* _MATERIAL SUPPLIED_:
"""

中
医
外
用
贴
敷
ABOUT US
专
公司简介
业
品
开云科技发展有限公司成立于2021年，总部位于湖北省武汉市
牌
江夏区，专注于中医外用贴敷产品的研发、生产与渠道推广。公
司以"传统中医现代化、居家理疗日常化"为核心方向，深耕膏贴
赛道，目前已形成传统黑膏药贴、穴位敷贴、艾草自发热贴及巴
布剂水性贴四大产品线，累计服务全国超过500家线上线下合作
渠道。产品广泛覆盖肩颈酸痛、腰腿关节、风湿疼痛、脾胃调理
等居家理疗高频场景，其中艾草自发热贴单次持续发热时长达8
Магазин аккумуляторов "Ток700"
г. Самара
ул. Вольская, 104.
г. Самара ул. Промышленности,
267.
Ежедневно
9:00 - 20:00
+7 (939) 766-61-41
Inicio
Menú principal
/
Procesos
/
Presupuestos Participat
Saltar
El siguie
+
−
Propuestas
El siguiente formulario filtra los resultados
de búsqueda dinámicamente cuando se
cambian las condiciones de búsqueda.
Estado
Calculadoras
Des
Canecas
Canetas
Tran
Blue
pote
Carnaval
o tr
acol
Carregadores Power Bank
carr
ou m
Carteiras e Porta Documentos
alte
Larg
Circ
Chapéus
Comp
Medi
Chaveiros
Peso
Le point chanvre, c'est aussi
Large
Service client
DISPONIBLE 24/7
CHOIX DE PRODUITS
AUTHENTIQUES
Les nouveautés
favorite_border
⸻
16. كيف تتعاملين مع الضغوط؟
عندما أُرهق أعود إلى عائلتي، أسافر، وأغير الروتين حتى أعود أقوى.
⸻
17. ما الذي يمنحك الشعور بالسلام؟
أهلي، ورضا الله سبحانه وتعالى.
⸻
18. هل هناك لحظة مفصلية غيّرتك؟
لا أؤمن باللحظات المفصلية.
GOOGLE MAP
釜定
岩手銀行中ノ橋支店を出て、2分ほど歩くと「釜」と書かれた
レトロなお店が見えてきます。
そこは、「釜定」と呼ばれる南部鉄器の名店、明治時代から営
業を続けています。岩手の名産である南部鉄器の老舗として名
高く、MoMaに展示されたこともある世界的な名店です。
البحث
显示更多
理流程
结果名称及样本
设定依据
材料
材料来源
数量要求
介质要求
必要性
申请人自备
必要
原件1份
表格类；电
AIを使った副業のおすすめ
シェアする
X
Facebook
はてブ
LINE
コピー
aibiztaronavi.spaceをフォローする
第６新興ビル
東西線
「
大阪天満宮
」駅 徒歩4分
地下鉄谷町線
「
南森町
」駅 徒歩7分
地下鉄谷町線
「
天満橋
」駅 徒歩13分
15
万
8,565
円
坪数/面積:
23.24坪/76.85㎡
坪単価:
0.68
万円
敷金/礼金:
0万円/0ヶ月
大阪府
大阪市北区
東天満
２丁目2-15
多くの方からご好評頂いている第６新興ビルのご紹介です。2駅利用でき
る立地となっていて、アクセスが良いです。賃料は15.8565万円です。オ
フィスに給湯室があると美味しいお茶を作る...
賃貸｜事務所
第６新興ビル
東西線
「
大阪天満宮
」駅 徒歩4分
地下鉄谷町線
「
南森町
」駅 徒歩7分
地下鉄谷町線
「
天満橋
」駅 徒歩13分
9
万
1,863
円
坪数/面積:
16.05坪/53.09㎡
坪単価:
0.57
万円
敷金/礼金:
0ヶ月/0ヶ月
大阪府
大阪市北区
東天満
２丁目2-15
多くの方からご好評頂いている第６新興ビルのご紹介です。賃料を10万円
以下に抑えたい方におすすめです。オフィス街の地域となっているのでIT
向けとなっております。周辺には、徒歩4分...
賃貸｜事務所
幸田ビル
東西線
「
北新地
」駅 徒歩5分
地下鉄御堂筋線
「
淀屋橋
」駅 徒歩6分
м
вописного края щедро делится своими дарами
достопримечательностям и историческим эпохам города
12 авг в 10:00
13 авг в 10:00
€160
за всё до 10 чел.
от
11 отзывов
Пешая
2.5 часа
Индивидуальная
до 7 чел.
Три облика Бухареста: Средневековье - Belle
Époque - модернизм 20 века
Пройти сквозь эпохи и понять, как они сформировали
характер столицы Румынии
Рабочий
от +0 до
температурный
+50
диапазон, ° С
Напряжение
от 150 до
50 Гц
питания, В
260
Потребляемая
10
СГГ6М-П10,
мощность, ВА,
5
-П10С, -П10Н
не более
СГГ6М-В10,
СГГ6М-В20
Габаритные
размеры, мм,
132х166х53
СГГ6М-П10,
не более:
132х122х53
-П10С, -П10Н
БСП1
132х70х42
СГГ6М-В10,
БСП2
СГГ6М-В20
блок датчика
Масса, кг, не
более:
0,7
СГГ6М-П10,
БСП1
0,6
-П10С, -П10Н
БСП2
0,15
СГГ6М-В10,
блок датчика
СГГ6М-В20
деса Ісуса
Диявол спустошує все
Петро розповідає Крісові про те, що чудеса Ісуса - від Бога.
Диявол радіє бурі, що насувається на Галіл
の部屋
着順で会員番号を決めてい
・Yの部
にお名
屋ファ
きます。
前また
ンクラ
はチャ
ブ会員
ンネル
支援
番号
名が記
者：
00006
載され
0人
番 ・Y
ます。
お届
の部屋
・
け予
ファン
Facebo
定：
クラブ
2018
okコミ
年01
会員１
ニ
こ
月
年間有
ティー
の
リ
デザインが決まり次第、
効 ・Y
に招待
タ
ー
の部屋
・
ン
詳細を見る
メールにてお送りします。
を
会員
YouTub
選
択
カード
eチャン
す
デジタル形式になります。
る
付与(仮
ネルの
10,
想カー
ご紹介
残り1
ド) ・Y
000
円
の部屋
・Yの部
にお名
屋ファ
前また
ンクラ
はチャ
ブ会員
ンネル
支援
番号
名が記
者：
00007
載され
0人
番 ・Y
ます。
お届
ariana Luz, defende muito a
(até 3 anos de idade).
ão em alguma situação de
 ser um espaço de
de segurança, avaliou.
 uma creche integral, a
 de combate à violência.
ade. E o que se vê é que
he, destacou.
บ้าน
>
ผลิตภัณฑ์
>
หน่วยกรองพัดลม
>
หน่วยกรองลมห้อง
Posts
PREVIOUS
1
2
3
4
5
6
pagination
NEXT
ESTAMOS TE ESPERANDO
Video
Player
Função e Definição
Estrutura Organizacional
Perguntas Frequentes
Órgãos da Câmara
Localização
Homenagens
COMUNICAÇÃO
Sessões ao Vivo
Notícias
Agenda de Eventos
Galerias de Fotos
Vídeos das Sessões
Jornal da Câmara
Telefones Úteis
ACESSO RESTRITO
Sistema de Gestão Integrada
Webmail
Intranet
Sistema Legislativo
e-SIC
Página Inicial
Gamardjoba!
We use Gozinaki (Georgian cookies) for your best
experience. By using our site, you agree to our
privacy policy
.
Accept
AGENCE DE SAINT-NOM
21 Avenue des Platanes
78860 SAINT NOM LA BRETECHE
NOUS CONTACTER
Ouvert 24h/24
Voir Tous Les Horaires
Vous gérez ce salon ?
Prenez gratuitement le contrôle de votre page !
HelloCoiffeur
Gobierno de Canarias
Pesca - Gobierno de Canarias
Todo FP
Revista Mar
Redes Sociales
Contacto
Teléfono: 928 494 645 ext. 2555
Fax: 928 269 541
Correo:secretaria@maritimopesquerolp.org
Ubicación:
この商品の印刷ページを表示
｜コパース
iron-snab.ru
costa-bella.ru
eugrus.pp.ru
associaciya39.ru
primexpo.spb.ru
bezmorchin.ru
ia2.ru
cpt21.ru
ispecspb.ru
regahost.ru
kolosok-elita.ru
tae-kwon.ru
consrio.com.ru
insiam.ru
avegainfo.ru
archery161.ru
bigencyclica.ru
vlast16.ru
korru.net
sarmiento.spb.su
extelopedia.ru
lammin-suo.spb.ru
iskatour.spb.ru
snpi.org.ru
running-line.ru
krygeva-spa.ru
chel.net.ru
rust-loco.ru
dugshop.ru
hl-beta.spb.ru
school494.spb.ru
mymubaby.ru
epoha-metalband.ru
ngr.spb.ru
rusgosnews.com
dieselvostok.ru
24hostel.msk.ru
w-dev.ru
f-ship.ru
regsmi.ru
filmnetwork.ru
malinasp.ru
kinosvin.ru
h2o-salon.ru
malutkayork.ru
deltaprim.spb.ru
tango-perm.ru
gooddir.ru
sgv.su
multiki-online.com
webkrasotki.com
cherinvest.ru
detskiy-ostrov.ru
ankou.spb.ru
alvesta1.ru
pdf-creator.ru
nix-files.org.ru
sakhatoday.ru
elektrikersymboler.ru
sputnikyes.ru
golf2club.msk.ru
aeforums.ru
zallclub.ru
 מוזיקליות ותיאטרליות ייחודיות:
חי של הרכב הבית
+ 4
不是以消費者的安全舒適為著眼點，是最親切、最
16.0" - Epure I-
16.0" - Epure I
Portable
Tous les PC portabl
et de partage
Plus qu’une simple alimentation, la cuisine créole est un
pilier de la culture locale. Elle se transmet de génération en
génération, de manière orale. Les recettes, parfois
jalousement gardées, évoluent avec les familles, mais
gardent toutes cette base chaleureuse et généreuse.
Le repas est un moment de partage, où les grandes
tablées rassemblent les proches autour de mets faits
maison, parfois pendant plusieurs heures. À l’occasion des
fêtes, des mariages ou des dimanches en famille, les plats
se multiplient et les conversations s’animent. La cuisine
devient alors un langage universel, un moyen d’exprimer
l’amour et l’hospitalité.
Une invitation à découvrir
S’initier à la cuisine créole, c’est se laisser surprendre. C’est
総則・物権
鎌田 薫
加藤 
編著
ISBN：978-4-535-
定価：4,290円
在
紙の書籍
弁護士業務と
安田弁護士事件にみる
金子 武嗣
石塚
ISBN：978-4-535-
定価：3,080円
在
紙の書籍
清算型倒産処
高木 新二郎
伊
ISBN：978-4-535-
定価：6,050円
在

"""

* _EXERCISE_: The answer should consist solely of the lines from the one that contains "se multiplient et" through the end of the material above, copied exactly.

* _EXERCISE ANSWER_:
se multiplient et les conversations s’animent. La cuisine
devient alors un langage universel, un moyen d’exprimer
l’amour et l’hospitalité.
Une invitation à découvrir
S’initier à la cuisine créole, c’est se laisser surprendre. C’est
総則・物権
鎌田 薫
加藤 
編著
ISBN：978-4-535-
定価：4,290円
在
紙の書籍
弁護士業務と
安田弁護士事件にみる
金子 武嗣
石塚
ISBN：978-4-535-
定価：3,080円
在
紙の書籍
清算型倒産処
高木 新二郎
伊
ISBN：978-4-535-
定価：6,050円
在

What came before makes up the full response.